A unit of BMC Stock Holdings has agreed to pay $4.55 million as part of a class action settlement over complaints it violated California's wage and hour laws, court filings show.

The settlement was reached Oct. 19, 2017, and is slated to be considered by a federal district judge on May 21. Nearly 9,400 people who worked a total of 431,919 work weeks are covered in the settlement. After attorney's fees and other deductions are made, they'll get roughly $3.06 million. If everyone collects, they'll each get about $7.10 per week worked.

While it agreed to pay $4.55 million, BMC continues to deny claims it broke California law and says the settlement shouldn't be considered an admission of wrongdoing. In one reply, it gives 40 different defenses why the plaintiffs' claims don't hold water.

The case of Gonzalez vs.
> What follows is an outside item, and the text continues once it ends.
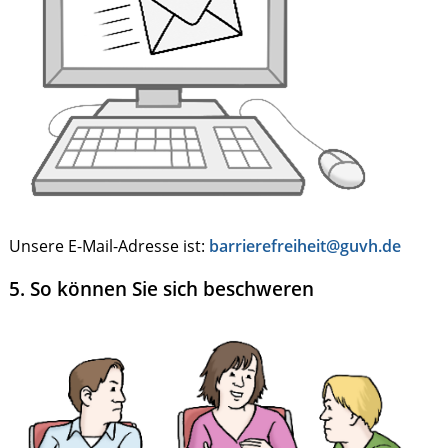
Unsere E-Mail-Adresse ist:
barrierefreiheit@guvh.de
5. So können Sie sich beschweren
BMC West stems from allegations that BMC failed to follow state laws with regard to workers at its Indio, Calif., Construction Solutions facility.

According to a motion filed April 11 to approve the class action settlement, BMC was accused of:

  • Failing to pay all minimum, regular, and overtime wages by paying them only for scheduled work hours;
  • Failing to provide legally-compliant mail and rest periods or providing them "on an untimely basis;"
  • Putting wrong employer information on pay statements.
  • Failing to pay all wages due former workers when they resigned or were terminated because of the dispute.

The original complaint by four workers was filed in state court in November 2016. A similar case was filed in January 2017. The actions eventually were consolidated and moved to federal court in January 2018 as part of an effort to settle the cases privately.

According to the motion, BMC supervisors or managers would fill out in advance the work schedules of their workers and then have each employee "sign 'timesheets' showing the pre-determined work schedules as the employee's actual work times."

Plaintiffs' handwritten time records and BMC's electronic driver logs "leads to the conclusion that Class Members were routinely underpaid for actual 'hours worked' within the meaning of California law."

The timesheets that BMC officials filled out also showed the same block of time each day when employees got meal breaks, the motion claims. California requires a 30-minute meal break if a person works more than five hours. The motion says that in about 3.8% of all employee work shifts, employees' meal break came after working more than five hours straight.

Attorneys for the plaintiffs claimed $12.4 million in damages, three-quarter of which involved claims that BMC between August 2016 and January 2017 gave out wage statements with the wrong corporate name and that BMC didn't pay all wages due when employees quit or were fired.

News of the agreement first came to light in a Bloomberg Law article.